Avec cette partition poétique, nous sommes au plein cœur de l’opéra de Mozart La Flûte enchantée et son décor nocturne planté dès les premiers vers et essaimé jusqu’aux dernières strophes. La musique elle-même est centrale, par le champ lexical qui traverse le poème « écho », « antiennes », « chant lointain » « battement » « susurrements et silences », « cloche-mots », « pépiaient » ; mais aussi par le souci essentiellement musical des vers qui allient les allitérations en « v » et « p » tout au long du poème comme une tresse de notes feutrées d’un côté, sonores de l’autre, rappelant ainsi la fantaisie de la présence dans l’opéra des « Papagenas » et le mystère initiatique qui prédomine dans l’œuvre de Mozart. Les oiseaux survolent l’espace de façon légère, gracieuse mais leur passage renvoie un son cristallin : geste d’hirondelle, insouciance de plume, échappées de la cage des veilles, pépiaient, d’un vol vif, l’aile propice. Entendez la truculence joyeuse des allitérations en « p » : palpable, parvenait, empirait, crypte, paumes, pudeur, échappées, pépiaient, équipage, propice. Mais écoutez aussi le frisson vaporeux des allitérations en « v » que l’utilisation du « vous » a soit convoqué, soit impulsé : avançais, vers, vous parvenait, à veiller, verdicts, vous, vous arriveriez, ne vous convierait, vous, avancée, invisible, votre feu, vieilles, devinais, vol vif convia. Bien d’autres combinaisons vocales pourraient être mentionnées, le travail des assonances en « on » ou en « a » par exemple, mais cela mènerait trop loin. Néanmoins ce qui frappe dans ce poème, comme dans bien d’autres de ce recueil, c’est que comme en musique, ce n’est pas une signification déterminée qui est donnée, mais des impressions, des fragments de sens, une atmosphère.

 

Une aura, un halo, des faux-semblants, des langues incompréhensibles et des miroitements sans fin sertissent les vers de Atelier en apesanteur. On ne cerne que des reflets, des mouvements imperceptibles, ou des visions extraordinaires mais prises dans une gangue obscure ou dans un faisceau lumineux éblouissant. Et l’on sent une culture immense qui se diffracte dans tout ce qui est observé, circonscrit, une toile de fond faisant remuer les strates de la mémoire, de passés mythologiques ou fabuleux, de rappels historiques tragiques et de perspectives d’avenir spéculatives.
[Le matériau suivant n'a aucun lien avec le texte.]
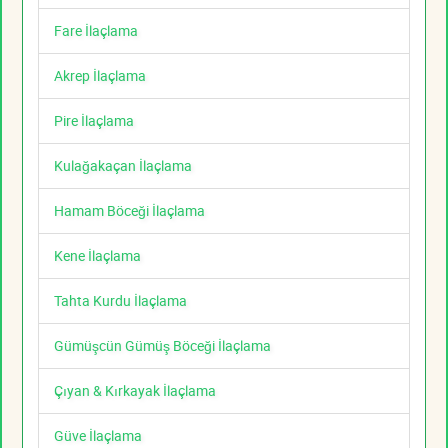
Fare İlaçlama
Akrep İlaçlama
Pire İlaçlama
Kulağakaçan İlaçlama
Hamam Böceği İlaçlama
Kene İlaçlama
Tahta Kurdu İlaçlama
Gümüşcün Gümüş Böceği İlaçlama
Çıyan & Kırkayak İlaçlama
Güve İlaçlama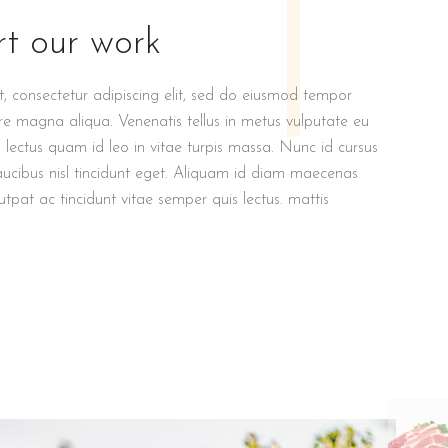
1
t our work
, consectetur adipiscing elit, sed do eiusmod tempor
ore magna aliqua. Venenatis tellus in metus vulputate eu
um lectus quam id leo in vitae turpis massa. Nunc id cursus
aucibus nisl tincidunt eget. Aliquam id diam maecenas
lutpat ac tincidunt vitae semper quis lectus. mattis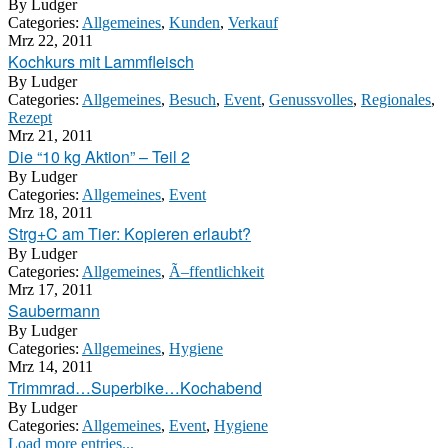
By
Ludger
Categories:
Allgemeines
,
Kunden
,
Verkauf
Mrz 22, 2011
Kochkurs mit Lammfleisch
By
Ludger
Categories:
Allgemeines
,
Besuch
,
Event
,
Genussvolles
,
Regionales
,
Rezept
Mrz 21, 2011
Die “10 kg Aktion” – Teil 2
By
Ludger
Categories:
Allgemeines
,
Event
Mrz 18, 2011
Strg+C am Tier: Kopieren erlaubt?
By
Ludger
Categories:
Allgemeines
,
Ã–ffentlichkeit
Mrz 17, 2011
Saubermann
By
Ludger
Categories:
Allgemeines
,
Hygiene
Mrz 14, 2011
Trimmrad…Superbike…Kochabend
By
Ludger
Categories:
Allgemeines
,
Event
,
Hygiene
Load more entries...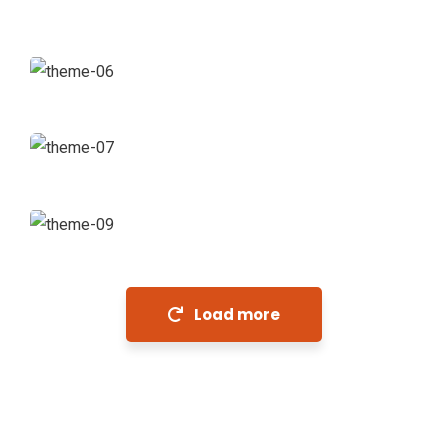
Revenue Growth
Stakeholder relations
Market Expansion
Coaching
Financial Analysis
Strategy
Load more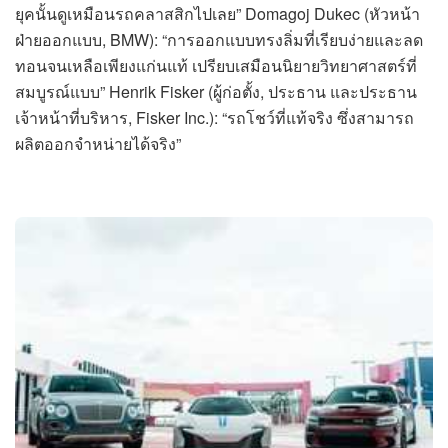
ยุคนั้นดูเหมือนรถคลาสสิกไปเลย” Domagoj Dukec (หัวหน้า
ฝ่ายออกแบบ, BMW): “การออกแบบทรงลิ่มที่เรียบง่ายและลด
ทอนจนเหลือเพียงแก่นแท้ เปรียบเสมือนนิยายวิทยาศาสตร์ที่
สมบูรณ์แบบ” Henrik Fisker (ผู้ก่อตั้ง, ประธาน และประธาน
เจ้าหน้าที่บริหาร, Fisker Inc.): “รถโชว์ที่แท้จริง ซึ่งสามารถ
ผลิตออกจำหน่ายได้จริง”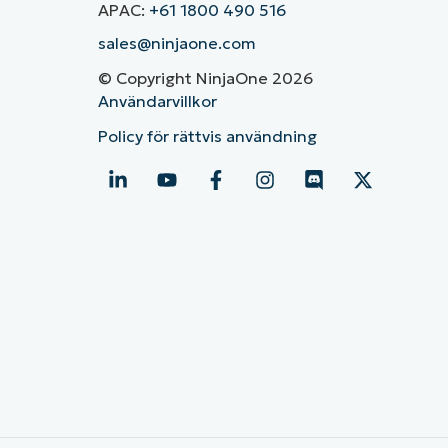
APAC:
+61 1800 490 516
sales@ninjaone.com
© Copyright NinjaOne 2026
Användarvillkor
Policy för rättvis användning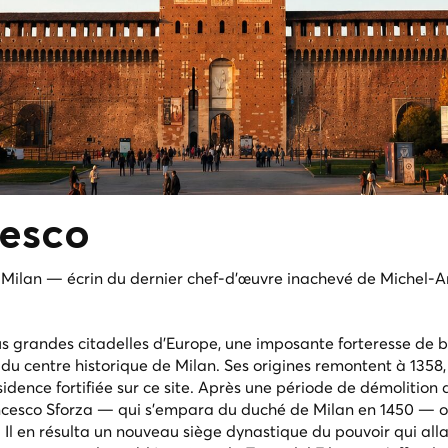
zesco
 Milan — écrin du dernier chef-d'œuvre inachevé de Michel-A
lus grandes citadelles d'Europe, une imposante forteresse de 
 du centre historique de Milan. Ses origines remontent à 1358,
ésidence fortifiée sur ce site. Après une période de démolition 
ncesco Sforza — qui s'empara du duché de Milan en 1450 — 
 Il en résulta un nouveau siège dynastique du pouvoir qui alla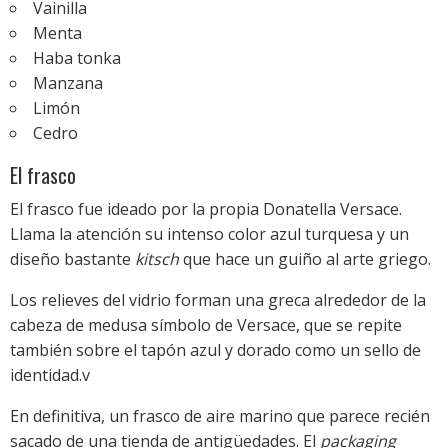
Vainilla
Menta
Haba tonka
Manzana
Limón
Cedro
El frasco
El frasco fue ideado por la propia Donatella Versace.
Llama la atención su intenso color azul turquesa y un
diseño bastante
kitsch
que hace un guiño al arte griego.
Los relieves del vidrio forman una greca alrededor de la
cabeza de medusa símbolo de Versace, que se repite
también sobre el tapón azul y dorado como un sello de
identidad.v
En definitiva, un frasco de aire marino que parece recién
sacado de una tienda de antigüedades. El
packaging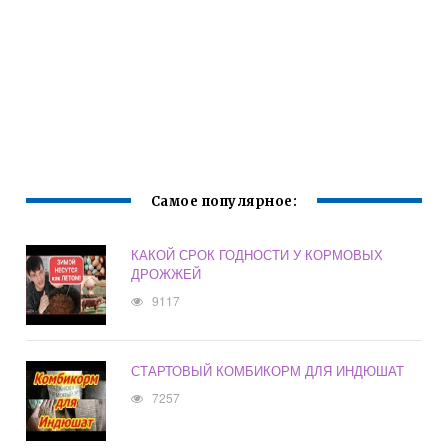
Самое популярное:
КАКОЙ СРОК ГОДНОСТИ У КОРМОВЫХ
ДРОЖЖЕЙ
9117
СТАРТОВЫЙ КОМБИКОРМ ДЛЯ ИНДЮШАТ
7257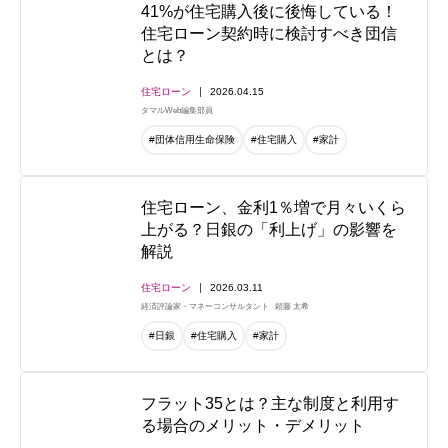
41%が住宅購入後に後悔している！
住宅ローン契約時に検討すべき団信
とは？
住宅ローン
2026.04.15
タマルWeb編集部員
#団体信用生命保険
#住宅購入
#家計
住宅ローン、金利1％増で月々いくら
上がる？日銀の「利上げ」の影響を
解説
住宅ローン
2026.03.11
経済評論家・マネーコンサルタント
頼藤 太希
#日銀
#住宅購入
#家計
フラット35とは？主な制度と利用す
る場合のメリット・デメリット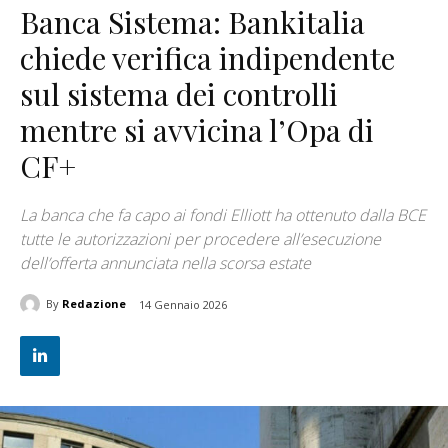
Banca Sistema: Bankitalia
chiede verifica indipendente
sul sistema dei controlli
mentre si avvicina l’Opa di
CF+
La banca che fa capo ai fondi Elliott ha ottenuto dalla BCE
tutte le autorizzazioni per procedere all’esecuzione
dell’offerta annunciata nella scorsa estate
By
Redazione
14 Gennaio 2026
Aussi la préciosité et la délicatesse de la poésie d’Agnès Adda n’atténuent-elles jamais la cruauté des faits, la violence du monde, le sentiment de perte et de malheur. Mais la tenue du vers, l’élégance de l’expression, le travail minutieux d’orfèvre qu’elle fait vers après vers, poème après poème, crée une profondeur de champ qui laisse à l’imaginaire de chacun une liberté d’interprétation généreuse et renouvelable.

 

                                                                 Le passage

 

On s’en absente.

La scène est au-delà.

 

Ni vu ni connu. Une utilité

Cette allée de préludes ?

 

                   *

 

Sans cœur, l’ouvroir des grandes entrées

Jonché de bribes et brouillons.

 

L’oubli filtre par la verrière

Sur le couloir des attentes, des préparations.

 

                     *

 

Et puis s’envole la paille sèche

Et si légère des répétitions.

 

L’issue lumineuse, de l’autre côté

À la nuit livre notre passage. (page 79)

 

 

 

2.

Mieux habiter la terre d’Annie Briet,

éditions Encres vives (n° 473), janvier 2018.

 

 

 

Voici un poème de 12 pages, d’un seul tenant, bien qu’il y ait des espaces entre les strophes et des photos de paysages en noir et blanc, faisant corps avec le texte et n’en distrayant pas, comme si le grain des mots, de la voix et des prises de vue ne faisait qu’un.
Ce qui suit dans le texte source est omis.